We often speak of it as the mystical ‘marriage’, whereby the Word takes flesh and God becomes one of us. Not symbolically, nor figuratively, but literally. This is what In-carnation means, and this is what we prepare for in the weeks of Advent. In Jesus, divinity and humanity become one flesh. God no longer remains at-a-distance, but willingly comes shockingly and scandalously close.

For many reasons there remains, powerfully, today, this hesitation about the Love of God, and an increasing hesitation to belief that this God actually walks alongside us, both literally and spiritually. But the fact is, He does!

Advent prepares us to recollect this truth anew. Even if we need to learn it over and over, day after day, that’s ok… in fact this is indeed what the disciples did before us, and not only were they forgiven, Christ built His Church upon them. And so to you and I. The words of Augustine resonate once again:

“He who does little, but in a state to which God calls him, does more than he who labours much, but in a state which he has thoughtlessly chosen: a cripple limping in the right way is better than a racer out of it.”

Advent is a time then to prepare our hearts once more, to truly accept and embrace the mystical marriage between heaven and earth, which we – wounds, warts and all– are joyously bound up in! This is the Christmas story. The journey of a God who descends from above to walk in the shoes of his creation. Of those he has made his sons and daughters.

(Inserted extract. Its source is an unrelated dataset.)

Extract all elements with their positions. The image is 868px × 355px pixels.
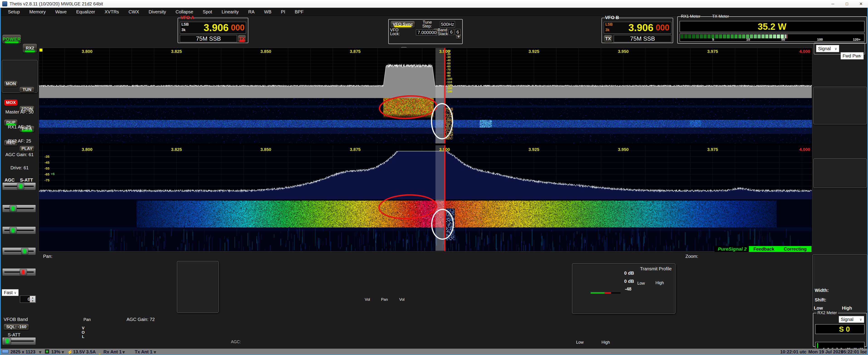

Of course, Christmas celebrates a particular moment in history, 2,000 years ago. Yet the danger is leaving it there in the past. The Incarnation is never relegated to a historic past. It is here and now. The God we celebrate has come close in flesh and blood… and not any old flesh and blood, but our flesh and blood in 2022. It is flesh of God born for you.

Soon enough we will hear again, the genealogy of Jesus’ ancestors– a text often met with a wince. So many lines of unpronounceable names, many say! It is however, one of the most beautifully revealing and eye-opening texts given to us. These lines capture, intensely, the unimaginable magnificence of what has in fact occurred in the Incarnation. Consider the names which feature in the genealogy from which Jesus comes… people whose lives are coloured by debauchery, adultery, abuse, murder, lies, anxiety, and vengeance. Yet within a wider graced history, Jesus’ incarnation finds its way through this same sin and woundedness. And that is truly something magnificent! In the Christmas story,

God’s association with sinful humanity is apparent from the outset. This truth we are drawn to contemplate and live, in these days of Advent.

Sin is not something God wishes to condemn us for; a lie we habitually fall prey to. Rather God sees sin for what it truly is, a burden; a burden he desires, from deep within his eternal Being, to lift from us, that we may truly live!

I wish you truly a blessed season of preparation, walking and growing in the knowledge and love of your God and his mesmerising, transforming, and accompanying love for you.